Staff Pick: This is one of the news stories our staff is reading this week.
The boating world was shocked when in May 2020, it was announced that iconic Evinrude Outboard Motors would immediately stop production. Canadian parent company Bombardier Recreational Products had purchased the failing company, then called Outboard Marine Corporation, in a post-bankruptcy sale in 2001. In a statement, it blamed COVID-19 for making its continued manufacturing untenable. Now two years later, will BRP start Evinrude again?
Evinrude began boat engine manufacturing in 1907 in Milwaukee, Wisconsin, where it remained its entire run. Ole Evinrude came up with the idea for a removable outboard motor. But a century later, four-stroke outboard motors had taken over the business. The company only made two-stroke engines.
The four-stroke engine was cleaner, and with emissions regulations mounting, Evinrude tried various ways to compete. Its last two-stroke E-TEC engines used direct-injection technology, making them as clean as four-strokes. And Evinrude touted its maintenance costs as 50 percent less than for a four-stroke.

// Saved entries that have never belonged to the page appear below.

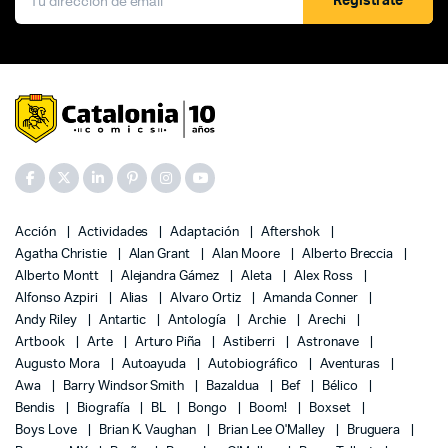
Registrate
Acción
Actividades
Adaptación
Aftershok
Agatha Christie
Alan Grant
Alan Moore
Alberto Breccia
Alberto Montt
Alejandra Gámez
Aleta
Alex Ross
Alfonso Azpiri
Alias
Alvaro Ortiz
Amanda Conner
Andy Riley
Antartic
Antología
Archie
Arechi
Artbook
Arte
Arturo Piña
Astiberri
Astronave
Augusto Mora
Autoayuda
Autobiográfico
Aventuras
Awa
Barry Windsor Smith
Bazaldua
Bef
Bélico
Bendis
Biografía
BL
Bongo
Boom!
Boxset
Boys Love
Brian K. Vaughan
Brian Lee O'Malley
Bruguera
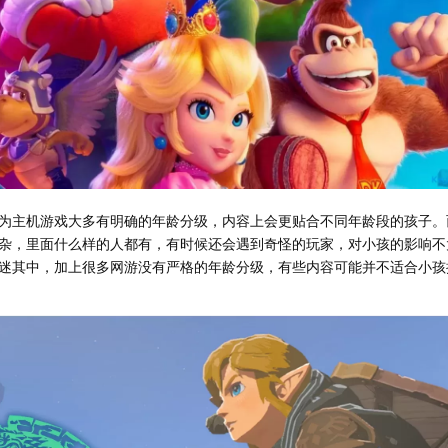
为主机游戏大多有明确的年龄分级，内容上会更贴合不同年龄段的孩子。
杂，里面什么样的人都有，有时候还会遇到奇怪的玩家，对小孩的影响不
迷其中，加上很多网游没有严格的年龄分级，有些内容可能并不适合小孩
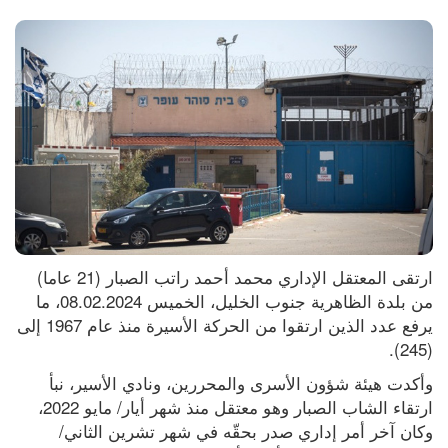
ارتقى المعتقل الإداري محمد أحمد راتب الصبار (21 عاما) 
من بلدة الظاهرية جنوب الخليل، الخميس 08.02.2024، ما 
يرفع عدد الذين ارتقوا من الحركة الأسيرة منذ عام 1967 إلى 
(245).
وأكدت هيئة شؤون الأسرى والمحررين، ونادي الأسير، نبأ 
ارتقاء الشاب الصبار وهو معتقل منذ شهر أيار/ مايو 2022، 
وكان آخر أمر إداري صدر بحقّه في شهر تشرين الثاني/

Two-stroke engines for motorcycles are making a comeback in 2022. Their rise in popularity is showing in Enduro, NHHA, and Motocross, from hobby racing to professionals. But BRP saw Evinrude as a failing business that Mercury Marine and Yamaha dominated. And those two companies were investing heavily in the development of more powerful, cleaner engines. BRP would have to do the same for Evinrude.

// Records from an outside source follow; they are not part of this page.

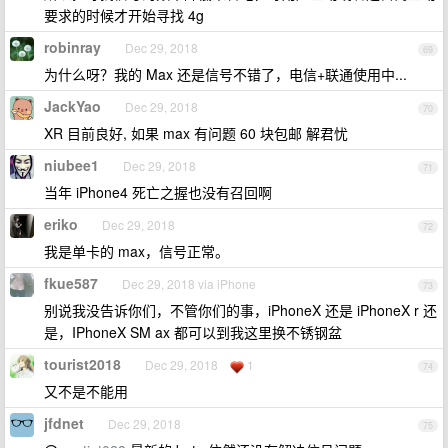
要求的时候才开始寻找 4g
robinray
Dec 29, 2018
69
为什么呀？我的 Max 还是信号不错了，电信+联通使用中...
JackYao
Dec 29, 2018
70
XR 目前良好, 如果 max 有问题 60 块包邮 解君忧
niubee1
Dec 29, 2018
71
当年 iPhone4 死亡之握也没有召回啊
eriko
Dec 29, 2018
72
我是单卡的 max，信号正常。
fkue587
Dec 29, 2018 via iPhone
73
别说我没告诉你们，不管你们的事，iPhoneX 还是 iPhoneX r 还
是，IPhoneX SM ax 都可以到我这里换不锈钢盆
tourist2018
Dec 29, 2018
1
74
又不是不能用
jfdnet
Dec 29, 2018
75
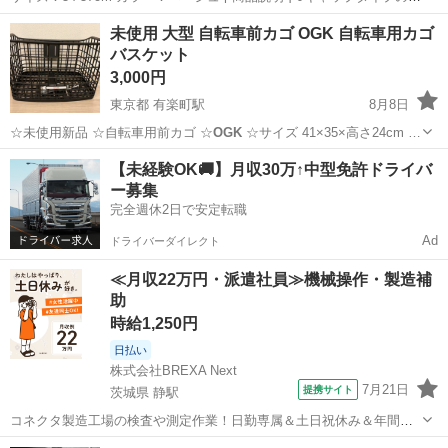
ジュアルヘルメット ●軽量でコンパクトな内部設計 ●安心の安全基準
兵庫
高砂市
伊保駅
その他
未使用 大型 自転車前カゴ OGK 自転車用カゴ
「自転車用・SG基準」認証品 ●反射材付きで夜間も安心「 ●違和感な
バスケット
く、使え...
3,000円
東京都 有楽町駅
8月8日
☆未使用新品 ☆自転車用前カゴ ☆
OGK
☆サイズ 41×35×高さ24cm …
東京
千代田区
有楽町駅
その他
カゴ
【未経験OK🚚】月収30万↑中型免許ドライバ
ー募集
完全週休2日で安定転職
Ad
ドライバーダイレクト
≪月収22万円・派遣社員≫機械操作・製造補
助
時給1,250円
日払い
株式会社BREXA Next
7月21日
提携サイト
茨城県 静駅
コネクタ製造工場の検査や測定作業！日勤専属＆土日祝休み＆年間休
日128日★クリーンルーム内作業★マイカー通勤OK＆無料駐車場あり
茨城
常陸大宮市
静駅
その他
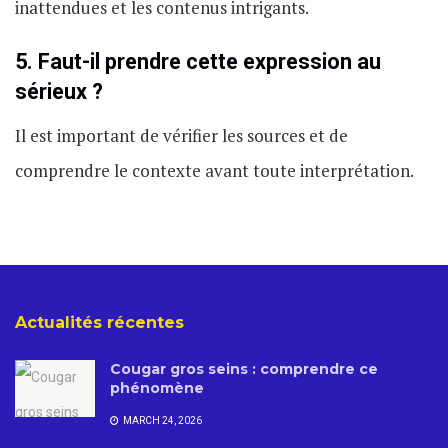
inattendues et les contenus intrigants.
5. Faut-il prendre cette expression au
sérieux ?
Il est important de vérifier les sources et de
comprendre le contexte avant toute interprétation.
Actualités récentes
Cougar gros seins : comprendre ce
phénomène
MARCH 24, 2026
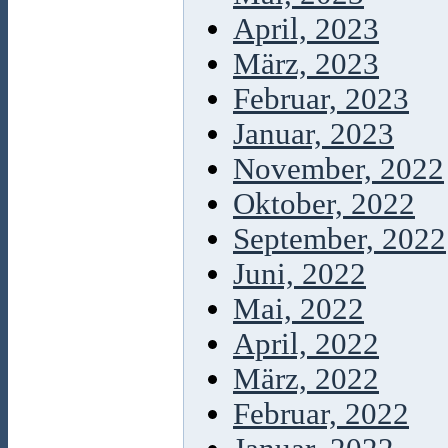
April, 2023
März, 2023
Februar, 2023
Januar, 2023
November, 2022
Oktober, 2022
September, 2022
Juni, 2022
Mai, 2022
April, 2022
März, 2022
Februar, 2022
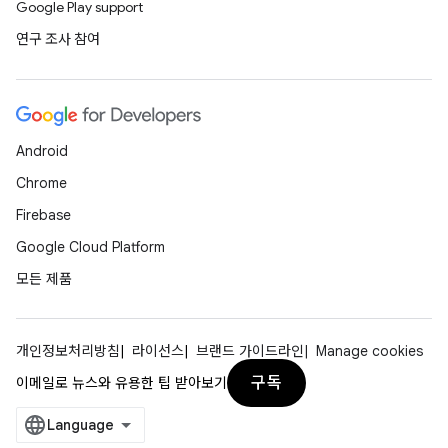
Google Play support
연구 조사 참여
Android
Chrome
Firebase
Google Cloud Platform
모든 제품
개인정보처리방침
라이선스
브랜드 가이드라인
Manage cookies
구독
이메일로 뉴스와 유용한 팁 받아보기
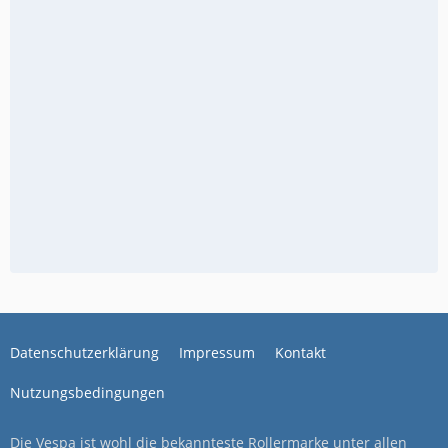
Datenschutzerklärung
Impressum
Kontakt
Nutzungsbedingungen
Die Vespa ist wohl die bekannteste Rollermarke unter allen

Why are four-stroke outboard motors better?
Besides emitting more pollutants, two-stroke engines run at higher RPMs. So they wear out faster than their four-stroke counterparts. And fuel efficiency is generally half-again better with a four-stroke engine. Combined with it being 90 percent cleaner, the negatives outweigh whatever is gained with going for a two-stroke engine.
“Our outboard engines business has been greatly impacted by COVID-19, obliging us to discontinue production of out outboard motors immediately,” said BRP CEO José Boisjoli. “This business segment had already been facing some challenges and the impact from the current context has forced our hand.”